Using the data below, return the stretch from the line that contains "Picomag Inline – Innovation Brochure" through the line that contains "More information", both included, exactly as it stands and nothing beyond it.

◆ **RECORD SET**
BEGIN

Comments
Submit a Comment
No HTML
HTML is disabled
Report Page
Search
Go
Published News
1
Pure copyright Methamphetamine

END
BEGIN

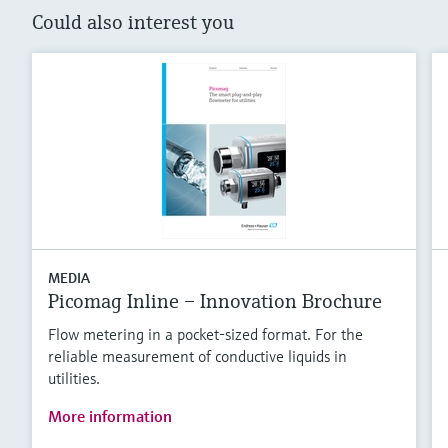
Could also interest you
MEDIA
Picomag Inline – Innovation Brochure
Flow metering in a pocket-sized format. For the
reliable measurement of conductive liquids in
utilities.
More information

END

◆ **RESPONSE BOX**
Picomag Inline – Innovation Brochure
Flow metering in a pocket-sized format. For the
reliable measurement of conductive liquids in
utilities.
More information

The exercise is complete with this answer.